(Saved data entries)

* * * * *

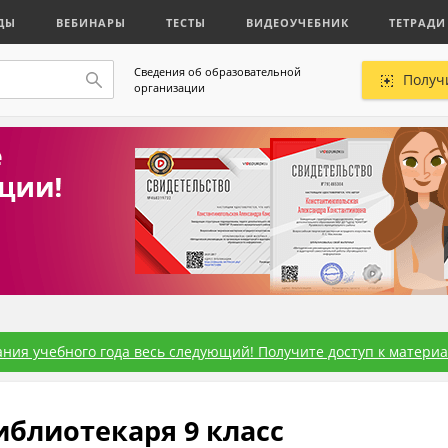
ДЫ
ВЕБИНАРЫ
ТЕСТЫ
ВИДЕОУЧЕБНИК
ТЕТРАДИ
Сведения об образовательной
Получ
организации
ния учебного года весь следующий! Получите доступ к материал
иблиотекаря 9 класс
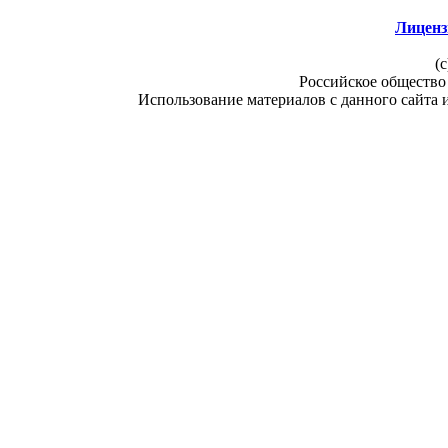
Лиценз
(c
Российское общество
Использование материалов с данного сайта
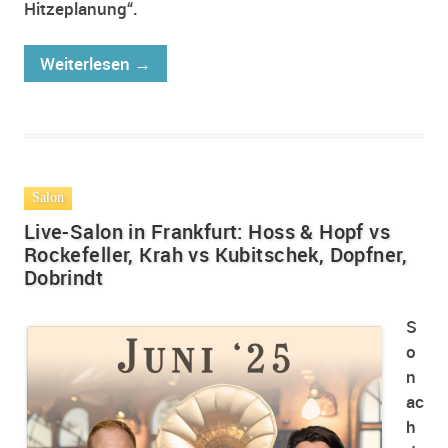
Hitzeplanung“.
Weiterlesen
→
Salon
Live-Salon in Frankfurt: Hoss & Hopf vs
Rockefeller, Krah vs Kubitschek, Dopfner,
Dobrindt
S
o
n
ac
h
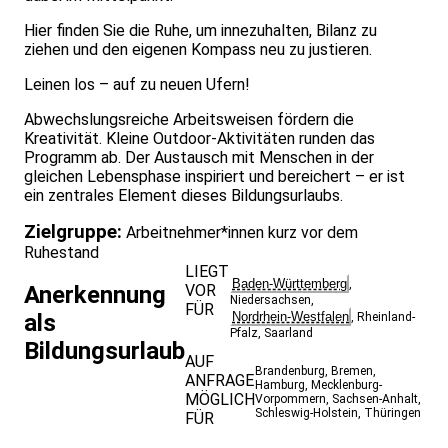
Hier finden Sie die Ruhe, um innezuhalten, Bilanz zu
ziehen und den eigenen Kompass neu zu justieren.
Leinen los – auf zu neuen Ufern!
Abwechslungsreiche Arbeitsweisen fördern die
Kreativität. Kleine Outdoor-Aktivitäten runden das
Programm ab. Der Austausch mit Menschen in der
gleichen Lebensphase inspiriert und bereichert – er ist
ein zentrales Element dieses Bildungsurlaubs.
Zielgruppe:
Arbeitnehmer*innen kurz vor dem
Ruhestand
LIEGT
Baden-Württemberg
,
VOR
Anerkennung
Niedersachsen
,
FÜR
Nordrhein-Westfalen
als
,
Rheinland-
Pfalz
,
Saarland
Bildungsurlaub
AUF
Brandenburg
,
Bremen
,
ANFRAGE
Hamburg
,
Mecklenburg-
MÖGLICH
Vorpommern
,
Sachsen-Anhalt
,
Schleswig-Holstein
,
Thüringen
FÜR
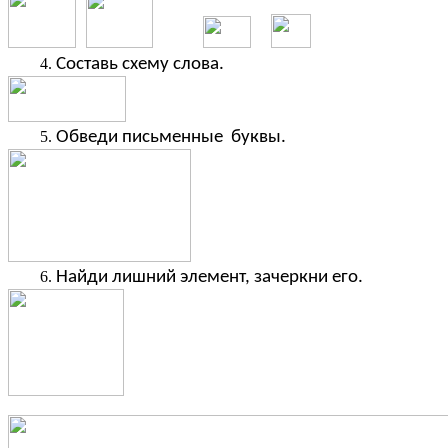
Составь схему слова.
Обведи письменные буквы.
Найди лишний элемент, зачеркни его.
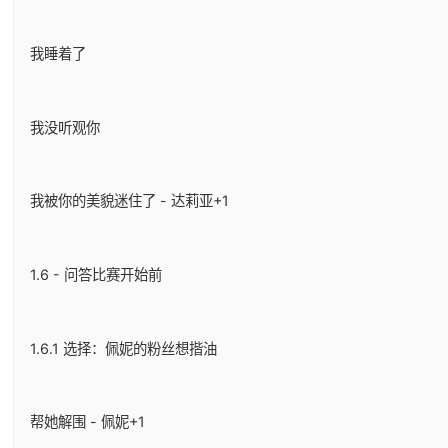
我睡着了
我没听观你
我被你的美貌迷住了 - 达莉亚+1
1.6 - 问答比赛开始前
1.6.1 选择：佩妮的粉丝想揩油
帮她解围 - 佩妮+1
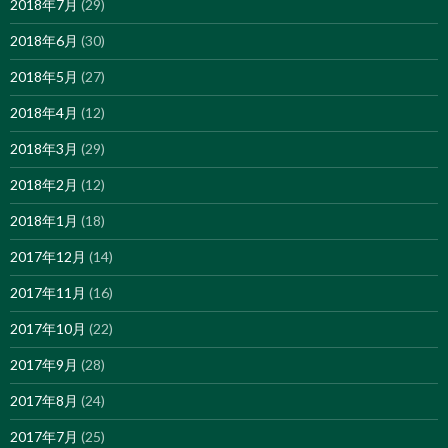
2018年7月
(29)
2018年6月
(30)
2018年5月
(27)
2018年4月
(12)
2018年3月
(29)
2018年2月
(12)
2018年1月
(18)
2017年12月
(14)
2017年11月
(16)
2017年10月
(22)
2017年9月
(28)
2017年8月
(24)
2017年7月
(25)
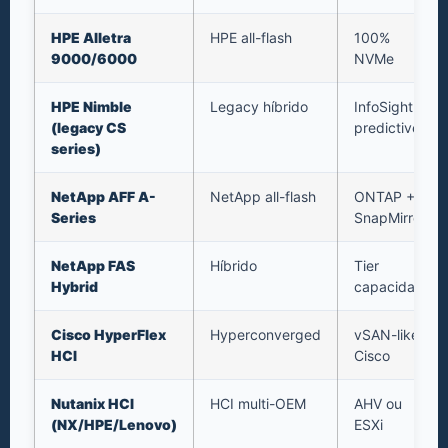
HPE Alletra
HPE all-flash
100%
9000/6000
NVMe
HPE Nimble
Legacy híbrido
InfoSight
(legacy CS
predictive
series)
NetApp AFF A-
NetApp all-flash
ONTAP +
Series
SnapMirror
NetApp FAS
Híbrido
Tier
Hybrid
capacidade
Cisco HyperFlex
Hyperconverged
vSAN-like
HCI
Cisco
Nutanix HCI
HCI multi-OEM
AHV ou
(NX/HPE/Lenovo)
ESXi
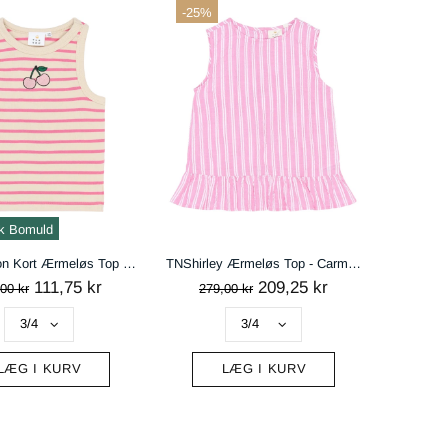
-25%
k Bomuld
TNShannon Kort Ærmeløs Top - Carmine Rose Striped
TNShirley Ærmeløs Top - Carmine Rose Striped
111,75 kr
209,25 kr
00 kr
279,00 kr
LÆG I KURV
LÆG I KURV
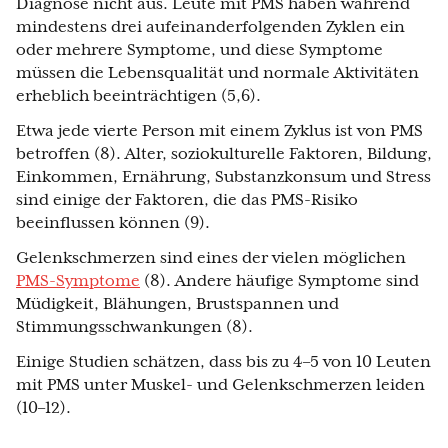
Diagnose nicht aus. Leute mit PMS haben während
mindestens drei aufeinanderfolgenden Zyklen ein
oder mehrere Symptome, und diese Symptome
müssen die Lebensqualität und normale Aktivitäten
erheblich beeinträchtigen (5,6).
Etwa jede vierte Person mit einem Zyklus ist von PMS
betroffen (8). Alter, soziokulturelle Faktoren, Bildung,
Einkommen, Ernährung, Substanzkonsum und Stress
sind einige der Faktoren, die das PMS-Risiko
beeinflussen können (9).
Gelenkschmerzen sind eines der vielen möglichen
PMS-Symptome
(8). Andere häufige Symptome sind
Müdigkeit, Blähungen, Brustspannen und
Stimmungsschwankungen (8).
Einige Studien schätzen, dass bis zu 4–5 von 10 Leuten
mit PMS unter Muskel- und Gelenkschmerzen leiden
(10–12).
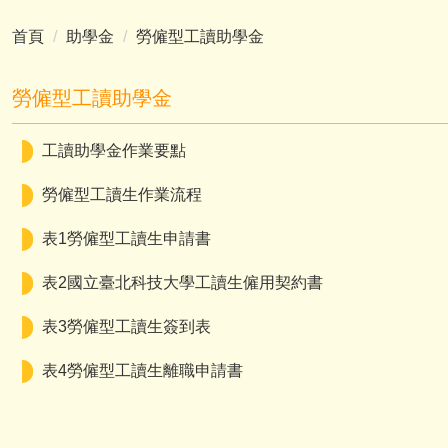
首頁
助學金
勞僱型工讀助學金
勞僱型工讀助學金
工讀助學金作業要點
勞僱型工讀生作業流程
表1勞僱型工讀生申請書
表2國立臺北科技大學工讀生僱用契約書
表3勞僱型工讀生簽到表
表4勞僱型工讀生離職申請書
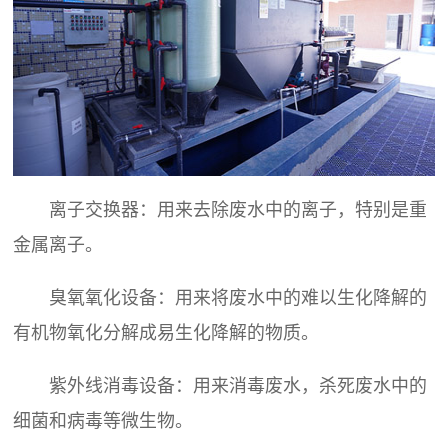
离子交换器：用来去除废水中的离子，特别是重
金属离子。
臭氧氧化设备：用来将废水中的难以生化降解的
有机物氧化分解成易生化降解的物质。
紫外线消毒设备：用来消毒废水，杀死废水中的
细菌和病毒等微生物。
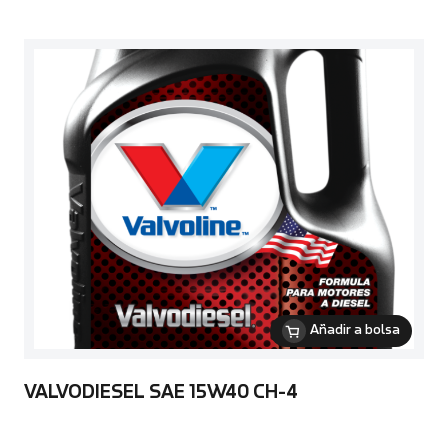
Añadir a bolsa
VALVODIESEL SAE 15W40 CH-4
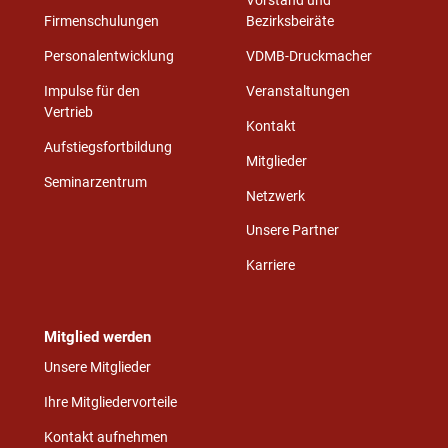
Vorstand und
Firmenschulungen
Bezirksbeiräte
Personalentwicklung
VDMB-Druckmacher
Impulse für den
Veranstaltungen
Vertrieb
Kontakt
Aufstiegsfortbildung
Mitglieder
Seminarzentrum
Netzwerk
Unsere Partner
Karriere
Mitglied werden
Unsere Mitglieder
Ihre Mitgliedervorteile
Kontakt aufnehmen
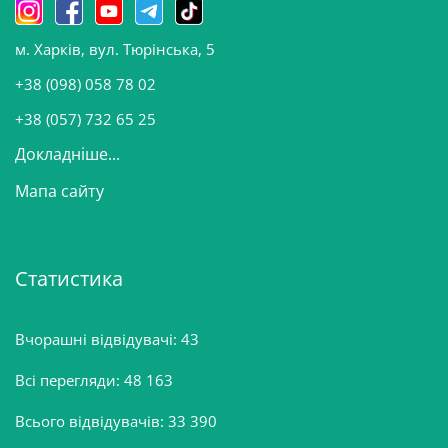
н
о
м. Харків, вул. Тюрінська, 5
в
и
+38 (098) 058 78 02
н
+38 (057) 732 65 25
Докладніше...
Мапа сайту
Статистика
Вчорашні відвідувачі:
43
Всі перегляди:
48 163
Всього відвідувачів:
33 390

* * * * *

## Instructions for the task
Retype all the records exactly and keep out every picture.

## Solution
ДЫ
ВЕБИНАРЫ
ТЕСТЫ
ВИДЕОУЧЕБНИК
ТЕТРАДИ
Сведения об образовательной
Получ
организации
ния учебного года весь следующий! Получите доступ к материал
иблиотекаря 9 класс
Лиценз
(c
Российское общество
Использование материалов с данного сайта
Hitzeplanung“.
Weiterlesen
→
Salon
Live-Salon in Frankfurt: Hoss & Hopf vs
Rockefeller, Krah vs Kubitschek, Dopfner,
Dobrindt
S
o
n
ac
h
Hier finden Sie die Ruhe, um innezuhalten, Bilanz zu
ziehen und den eigenen Kompass neu zu justieren.
Leinen los – auf zu neuen Ufern!
Abwechslungsreiche Arbeitsweisen fördern die
Kreativität. Kleine Outdoor-Aktivitäten runden das
Programm ab. Der Austausch mit Menschen in der
gleichen Lebensphase inspiriert und bereichert – er ist
ein zentrales Element dieses Bildungsurlaubs.
Zielgruppe:
Arbeitnehmer*innen kurz vor dem
Ruhestand
LIEGT
Baden-Württemberg
,
VOR
Anerkennung
Niedersachsen
,
FÜR
Nordrhein-Westfalen
als
,
Rheinland-
Pfalz
,
Saarland
Bildungsurlaub
AUF
Brandenburg
,
Bremen
,
ANFRAGE
Hamburg
,
Mecklenburg-
MÖGLICH
Vorpommern
,
Sachsen-Anhalt
,
Schleswig-Holstein
,
Thüringen
FÜR
Составь схему слова.
Обведи письменные буквы.
Найди лишний элемент, зачеркни его.
我睡着了
我没听观你
我被你的美貌迷住了 - 达莉亚+1
1.6 - 问答比赛开始前
1.6.1 选择：佩妮的粉丝想揩油
帮她解围 - 佩妮+1
2018年7月
(29)
2018年6月
(30)
2018年5月
(27)
2018年4月
(12)
2018年3月
(29)
2018年2月
(12)
2018年1月
(18)
2017年12月
(14)
2017年11月
(16)
2017年10月
(22)
2017年9月
(28)
2017年8月
(24)
2017年7月
(25)
HPE Alletra
HPE all-flash
100%
9000/6000
NVMe
HPE Nimble
Legacy híbrido
InfoSight
(legacy CS
predictive
series)
NetApp AFF A-
NetApp all-flash
ONTAP +
Series
SnapMirror
NetApp FAS
Híbrido
Tier
Hybrid
capacidade
Cisco HyperFlex
Hyperconverged
vSAN-like
HCI
Cisco
Nutanix HCI
HCI multi-OEM
AHV ou
(NX/HPE/Lenovo)
ESXi
-25%
k Bomuld
TNShannon Kort Ærmeløs Top - Carmine Rose Striped
TNShirley Ærmeløs Top - Carmine Rose Striped
111,75 kr
209,25 kr
00 kr
279,00 kr
LÆG I KURV
LÆG I KURV
Diagnose nicht aus. Leute mit PMS haben während
mindestens drei aufeinanderfolgenden Zyklen ein
oder mehrere Symptome, und diese Symptome
müssen die Lebensqualität und normale Aktivitäten
erheblich beeinträchtigen (5,6).
Etwa jede vierte Person mit einem Zyklus ist von PMS
betroffen (8). Alter, soziokulturelle Faktoren, Bildung,
Einkommen, Ernährung, Substanzkonsum und Stress
sind einige der Faktoren, die das PMS-Risiko
beeinflussen können (9).
Gelenkschmerzen sind eines der vielen möglichen
PMS-Symptome
(8). Andere häufige Symptome sind
Müdigkeit, Blähungen, Brustspannen und
Stimmungsschwankungen (8).
Einige Studien schätzen, dass bis zu 4–5 von 10 Leuten
mit PMS unter Muskel- und Gelenkschmerzen leiden
(10–12).
首頁
助學金
勞僱型工讀助學金
勞僱型工讀助學金
工讀助學金作業要點
勞僱型工讀生作業流程
表1勞僱型工讀生申請書
表2國立臺北科技大學工讀生僱用契約書
表3勞僱型工讀生簽到表
表4勞僱型工讀生離職申請書
离子交换器：用来去除废水中的离子，特别是重
金属离子。
臭氧氧化设备：用来将废水中的难以生化降解的
有机物氧化分解成易生化降解的物质。
紫外线消毒设备：用来消毒废水，杀死废水中的
细菌和病毒等微生物。
Añadir a bolsa
VALVODIESEL SAE 15W40 CH-4
Vorstand und
Firmenschulungen
Bezirksbeiräte
Personalentwicklung
VDMB-Druckmacher
Impulse für den
Veranstaltungen
Vertrieb
Kontakt
Aufstiegsfortbildung
Mitglieder
Seminarzentrum
Netzwerk
Unsere Partner
Karriere
Mitglied werden
Unsere Mitglieder
Ihre Mitgliedervorteile
Kontakt aufnehmen
н
о
м. Харків, вул. Тюрінська, 5
в
и
+38 (098) 058 78 02
н
+38 (057) 732 65 25
Докладніше...
Мапа сайту
Статистика
Вчорашні відвідувачі:
43
Всі перегляди:
48 163
Всього відвідувачів:
33 390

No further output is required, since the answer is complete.